Following the publisher, Nicola Beaumam’s, advice to “compare and contrast,” I next turned to Susan Glaspell’s “From A to Z” (1909), a penetrating glimpse into the nature of altruistic love, a chastened and chastening emotion which evokes a kind of tender pain leading in time to a “blind, passionate desire” to watch over the beloved’s well-being. Previous interests and minor dalliances can be as nothing when held up against a canvas such as this love greater than all loves. Our hearts ache for the heroine as she watches “a panting human soul sobbingly fluttering down into something from which it had spent all its force in trying to rise….a mist which she could neither account for nor banish was dimming the clear hazel of her eyes.” Unanswered questions are scattered through this tale, musings mostly about what it means to love, to not love, to live a life chosen for oneself, or subjected to the will of another.
But not all the stories describe scenes from a daily life. Some, even after so many years, still send shock waves through the reader. Take, for instance, Norah Hoult’s “Nine Years is a Long Time” (1938), a tale of prostitution with a twist. Or, even more shocking, try Shirley Jackson’s “The Lottery” (1948) for size, and see whether you don’t need to sit a while to recover. Short stories can serve as thunderbolts from the blue, blasting pre-conceived ideas and most especially, nostalgic reminiscences viewed through rose-tinted lens, into smithereens at the reader’s feet. They seem so small, innocuous, innocent almost, when first you pick them up, unaware of the grenade hidden in the white spaces between the words. Beauman is to be applauded for including these subversive stories in her collection as a reminder that in so many ways, we 21st century readers are not so different after all, from our former female compatriots.
As a publisher of books written “by women, for women and about women” (from their website) Persephone Books shares much in common with Story Circle Network.
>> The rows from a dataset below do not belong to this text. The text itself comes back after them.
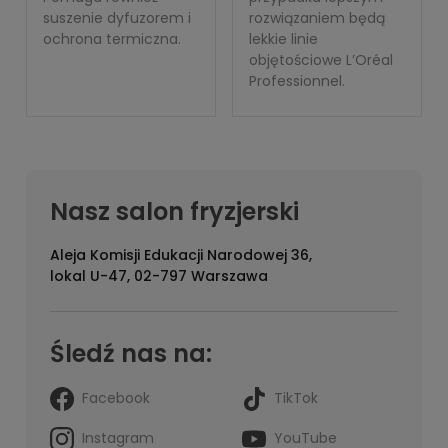
suszenie dyfuzorem i
rozwiązaniem będą
ochrona termiczna.
lekkie linie
objętościowe L’Oréal
Professionnel.
Nasz salon fryzjerski
Aleja Komisji Edukacji Narodowej 36,
lokal U-47, 02-797 Warszawa
Śledź nas na:
Facebook
TikTok
Instagram
YouTube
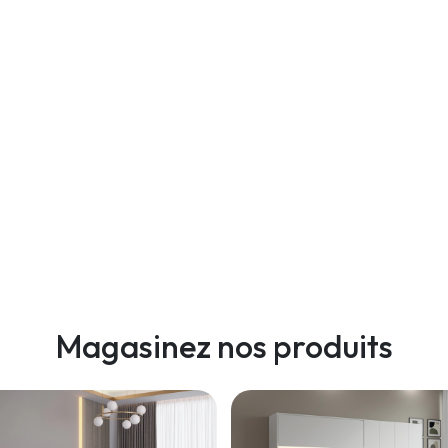
Magasinez nos produits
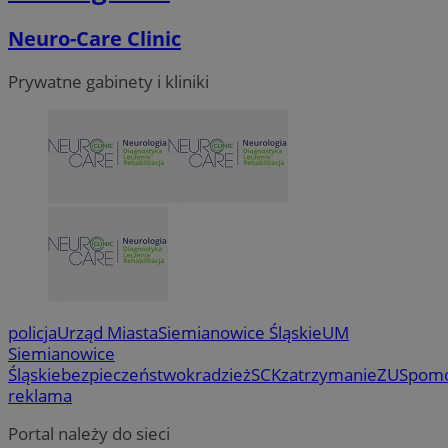
Neuro-Care Clinic
Prywatne gabinety i kliniki
VISITOR_PRIVACY_METADATA
5 miesi
YouTube
tygod
.youtube.com
policja
Urząd Miasta
Siemianowice Śląskie
UM
Siemianowice
Śląskie
bezpieczeństwo
kradzież
SCK
zatrzymanie
ZUS
pom
reklama
Portal należy do sieci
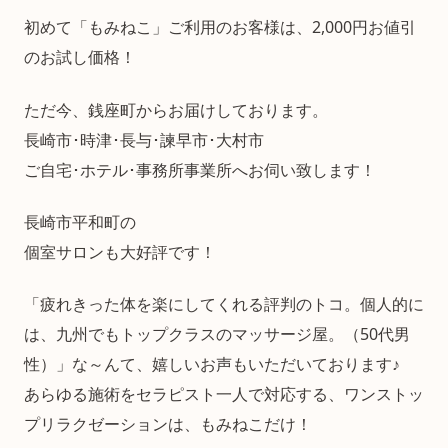
初めて「もみねこ」ご利用のお客様は、2,000円お値引
のお試し価格！
ただ今、銭座町からお届けしております。
長崎市･時津･長与･諫早市･大村市
ご自宅･ホテル･事務所事業所へお伺い致します！
長崎市平和町の
個室サロンも大好評です！
「疲れきった体を楽にしてくれる評判のトコ。個人的に
は、九州でもトップクラスのマッサージ屋。（50代男
性）」な～んて、嬉しいお声もいただいております♪
あらゆる施術をセラピスト一人で対応する、ワンストッ
プリラクゼーションは、もみねこだけ！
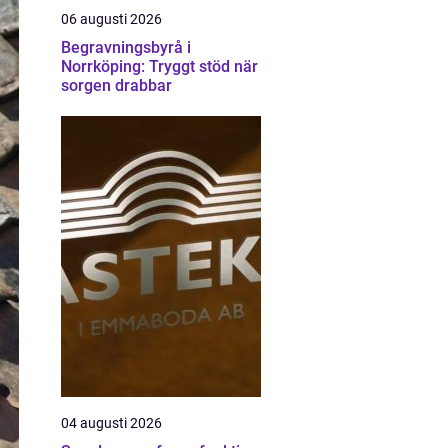
06 augusti 2026
Begravningsbyrå i
Norrköping: Tryggt stöd när
sorgen drabbar
04 augusti 2026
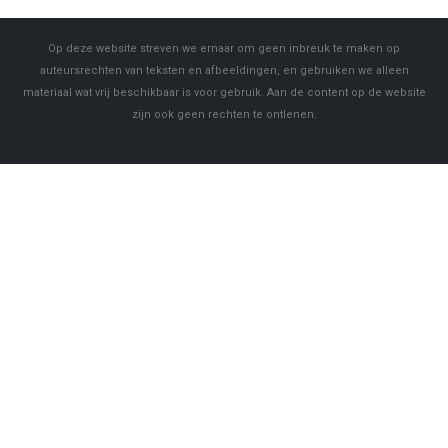
Op deze website streven we ernaar om geen inbreuk te maken op
auteursrechten van teksten en afbeeldingen, en gebruiken we alleen
materiaal wat vrij beschikbaar is voor gebruik. Aan de content op de website
zijn ook geen rechten te ontlenen.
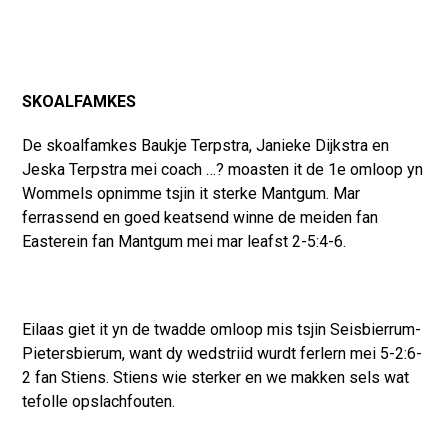
SKOALFAMKES
De skoalfamkes Baukje Terpstra, Janieke Dijkstra en
Jeska Terpstra mei coach …? moasten it de 1e omloop yn
Wommels opnimme tsjin it sterke Mantgum. Mar
ferrassend en goed keatsend winne de meiden fan
Easterein fan Mantgum mei mar leafst 2-5:4-6.
Eilaas giet it yn de twadde omloop mis tsjin Seisbierrum-
Pietersbierum, want dy wedstriid wurdt ferlern mei 5-2:6-
2 fan Stiens. Stiens wie sterker en we makken sels wat
tefolle opslachfouten.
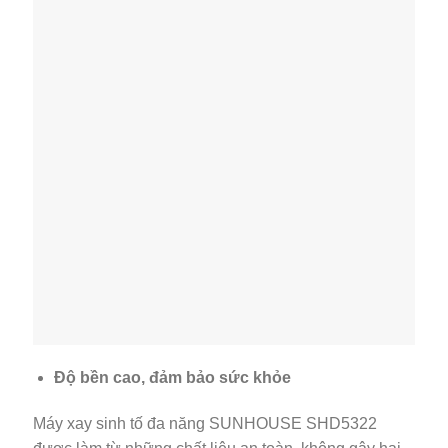
Độ bền cao, đảm bảo sức khỏe
Máy xay sinh tố đa năng SUNHOUSE SHD5322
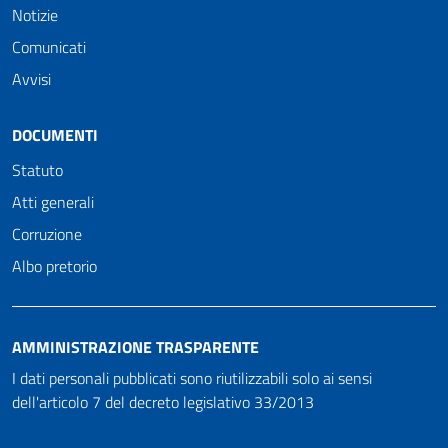
Notizie
Comunicati
Avvisi
DOCUMENTI
Statuto
Atti generali
Corruzione
Albo pretorio
AMMINISTRAZIONE TRASPARENTE
I dati personali pubblicati sono riutilizzabili solo ai sensi
dell'articolo 7 del decreto legislativo 33/2013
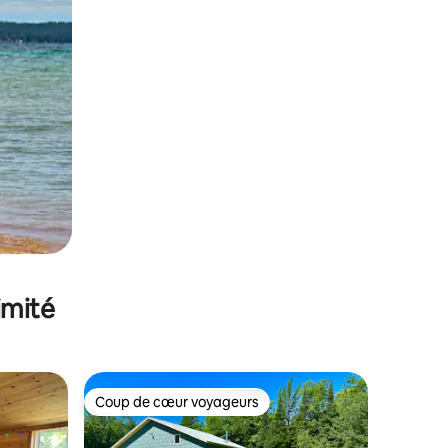
imité
Coup de cœur voyageurs
lus appréciés
Coup de cœur voyageurs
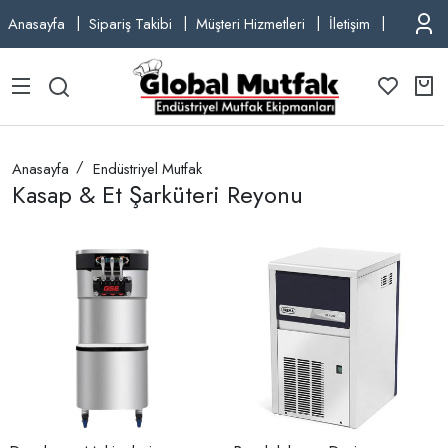
Anasayfa
Sipariş Takibi
Müşteri Hizmetleri
İletişim
TEL: +9
Anasayfa
Endüstriyel Mutfak
Kasap & Et Şarküteri Reyonu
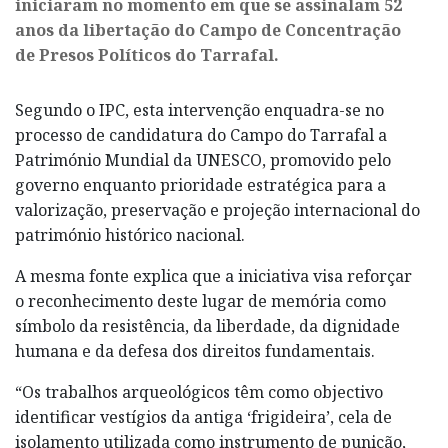
iniciaram no momento em que se assinalam 52
anos da libertação do Campo de Concentração
de Presos Políticos do Tarrafal.
Segundo o IPC, esta intervenção enquadra-se no
processo de candidatura do Campo do Tarrafal a
Património Mundial da UNESCO, promovido pelo
governo enquanto prioridade estratégica para a
valorização, preservação e projeção internacional do
património histórico nacional.
A mesma fonte explica que a iniciativa visa reforçar
o reconhecimento deste lugar de memória como
símbolo da resistência, da liberdade, da dignidade
humana e da defesa dos direitos fundamentais.
“Os trabalhos arqueológicos têm como objectivo
identificar vestígios da antiga ‘frigideira’, cela de
isolamento utilizada como instrumento de punição,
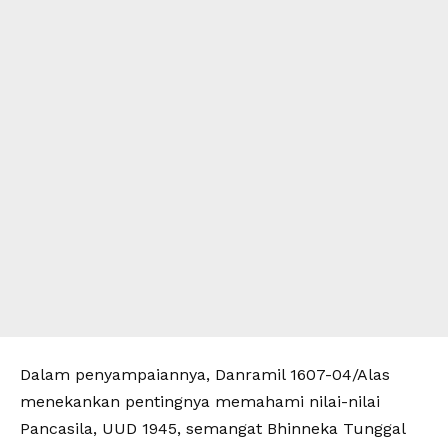
Dalam penyampaiannya, Danramil 1607-04/Alas
menekankan pentingnya memahami nilai-nilai
Pancasila, UUD 1945, semangat Bhinneka Tunggal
Indeed many of the books in their canon are memoirs and non-fiction titles. As portals into the lives of women living in England from early to late 20th century, these books are an invaluable resource for those of us interested in finding out more about how our foremothers lived, what our fore-sisters thought, and the dreams and desires our fore-grandmothers yearned to behold, not just for themselves alone, but for their daughters and granddaughters too. I cannot imagine a more pleasant way of whiling away an afternoon than sitting in a sofa curled up with a collection of women writers such as are found within the pages of The Persephone Book of Short Stories.